== Source data

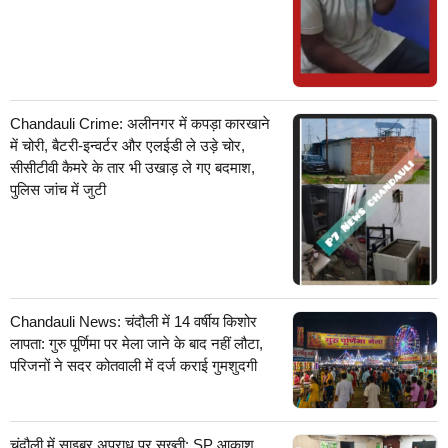
Chandauli Crime: अलीनगर में कपड़ा कारखाने
में चोरी, बैटरी-इन्वर्टर और एलईडी ले उड़े चोर,
सीसीटीवी कैमरे के तार भी उखाड़ ले गए बदमाश,
पुलिस जांच में जुटी
Chandauli News: चंदौली में 14 वर्षीय किशोर
लापता: गुरु पूर्णिमा पर मेला जाने के बाद नहीं लौटा,
परिजनों ने सदर कोतवाली में दर्ज कराई गुमशुदगी
चंदौली में साइबर अपराध पर सख्ती: SP आकाश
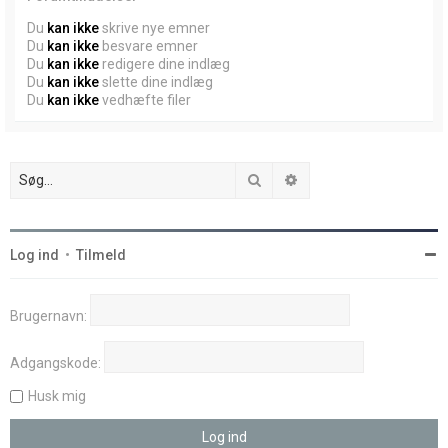
Du
kan ikke
skrive nye emner
Du
kan ikke
besvare emner
Du
kan ikke
redigere dine indlæg
Du
kan ikke
slette dine indlæg
Du
kan ikke
vedhæfte filer
Søg
Avanceret søgning
Log ind
•
Tilmeld
Brugernavn:
Adgangskode:
Husk mig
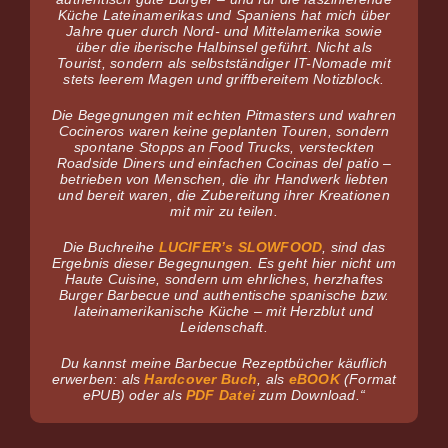
Küche Lateinamerikas und Spaniens hat mich über
Jahre quer durch Nord- und Mittelamerika sowie
über die iberische Halbinsel geführt. Nicht als
Tourist, sondern als selbstständiger IT-Nomade mit
stets leerem Magen und griffbereitem Notizblock.
Die Begegnungen mit echten Pitmasters und wahren
Cocineros waren keine geplanten Touren, sondern
spontane Stopps an Food Trucks, versteckten
Roadside Diners und einfachen Cocinas del patio –
betrieben von Menschen, die ihr Handwerk liebten
und bereit waren, die Zubereitung ihrer Kreationen
mit mir zu teilen.
Die Buchreihe
LUCIFER’s SLOWFOOD
, sind das
Ergebnis dieser Begegnungen. Es geht hier nicht um
Haute Cuisine, sondern um ehrliches, herzhaftes
Burger Barbecue und authentische spanische bzw.
lateinamerikanische Küche – mit Herzblut und
Leidenschaft.
Du kannst meine Barbecue Rezeptbücher käuflich
erwerben: als
Hardcover Buch
, als
eBOOK
(Format
ePUB) oder als
PDF Datei
zum Download.“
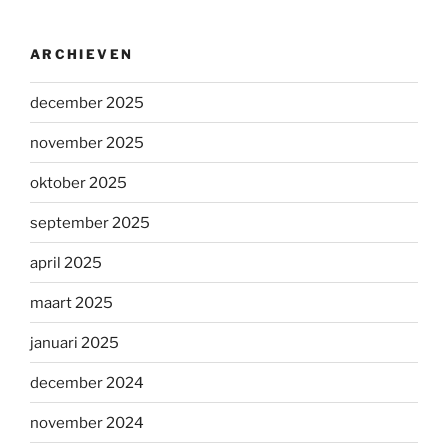
ARCHIEVEN
december 2025
november 2025
oktober 2025
september 2025
april 2025
maart 2025
januari 2025
december 2024
november 2024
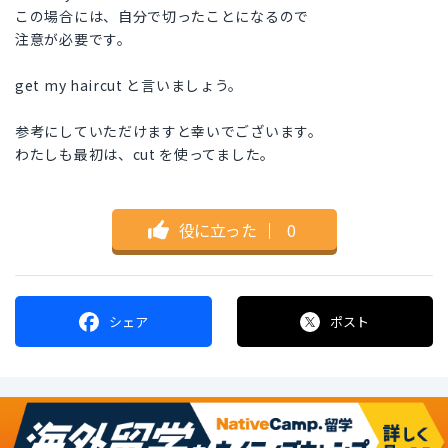
この場合には、自分で切ったことになるので
注意が必要です。
get my haircut と言いましょう。
参考にしていただけますと幸いでございます。
わたしも最初は、cut を使ってました。
役に立った
｜
0
シェア
ポスト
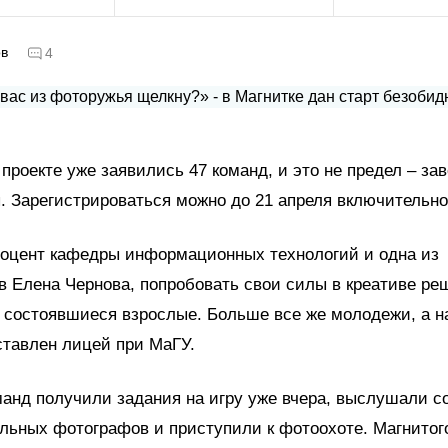
ов
4
 проекте уже заявились 47 команд, и это не предел – за
. Зарегистрироваться можно до 21 апреля включительно
доцент кафедры информационных технологий и одна из
в Елена Чернова, попробовать свои силы в креативе ре
 состоявшиеся взрослые. Больше все же молодежи, а 
ставлен лицей при МаГУ.
анд получили задания на игру уже вчера, выслушали с
льных фотографов и приступили к фотоохоте. Магнитог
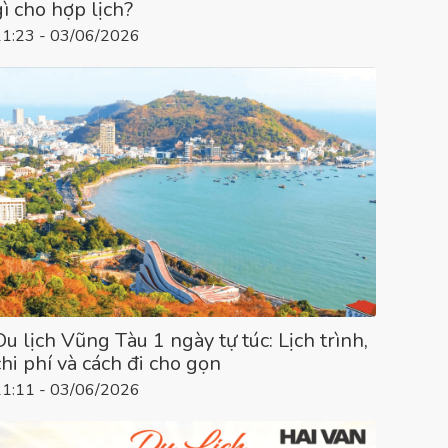
gì cho hợp lịch?
11:23 - 03/06/2026
Du lịch Vũng Tàu 1 ngày tự túc: Lịch trình,
chi phí và cách đi cho gọn
11:11 - 03/06/2026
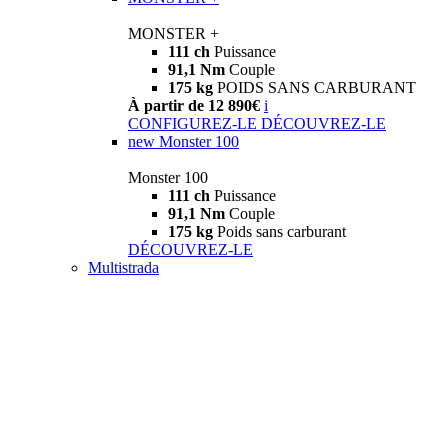
MONSTER +
111 ch
Puissance
91,1 Nm
Couple
175 kg
POIDS SANS CARBURANT
À partir de 12 890€
i
CONFIGUREZ-LE
DÉCOUVREZ-LE
new
Monster 100
Monster 100
111 ch
Puissance
91,1 Nm
Couple
175 kg
Poids sans carburant
DÉCOUVREZ-LE
Multistrada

====

Description of the task: Every line from the one with "november 2024" to the end of the records above should be restated word for word, and no picture belongs in the copy.

Task response:
november 2024
この場合には、自分で切ったことになるので
注意が必要です。
get my haircut と言いましょう。
参考にしていただけますと幸いでございます。
わたしも最初は、cut を使ってました。
役に立った
｜
0
シェア
ポスト
ов
4
 проекте уже заявились 47 команд, и это не предел – за
. Зарегистрироваться можно до 21 апреля включительно
доцент кафедры информационных технологий и одна из
в Елена Чернова, попробовать свои силы в креативе ре
 состоявшиеся взрослые. Больше все же молодежи, а 
ставлен лицей при МаГУ.
анд получили задания на игру уже вчера, выслушали с
льных фотографов и приступили к фотоохоте. Магнитог
gì cho hợp lịch?
11:23 - 03/06/2026
Du lịch Vũng Tàu 1 ngày tự túc: Lịch trình,
chi phí và cách đi cho gọn
11:11 - 03/06/2026
MONSTER +
111 ch
Puissance
91,1 Nm
Couple
175 kg
POIDS SANS CARBURANT
À partir de 12 890€
i
CONFIGUREZ-LE
DÉCOUVREZ-LE
new
Monster 100
Monster 100
111 ch
Puissance
91,1 Nm
Couple
175 kg
Poids sans carburant
DÉCOUVREZ-LE
Multistrada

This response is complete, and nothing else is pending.